TASK DETAILS
Every line from the one holding "LDK (43.23㎡)" through the final line of the entries is to be reproduced exactly, and no other line.

DATA SHOWN
╭──

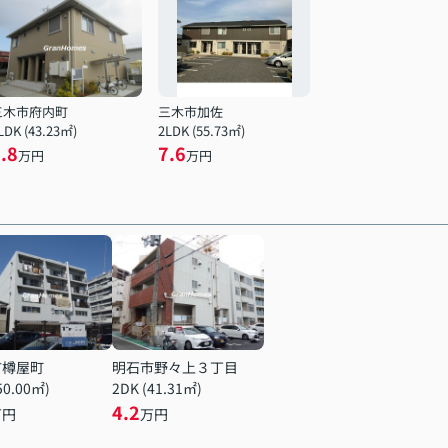
三木市府内町
三木市加佐
LDK (43.23㎡)
2LDK (55.73㎡)
.8
7.6
万円
万円
市樽屋町
明石市野々上３丁目
50.00㎡)
2DK (41.31㎡)
4.2
万円
万円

╰──

OUTPUT FOR THIS TASK
LDK (43.23㎡)
2LDK (55.73㎡)
.8
7.6
万円
万円
市樽屋町
明石市野々上３丁目
50.00㎡)
2DK (41.31㎡)
4.2
万円
万円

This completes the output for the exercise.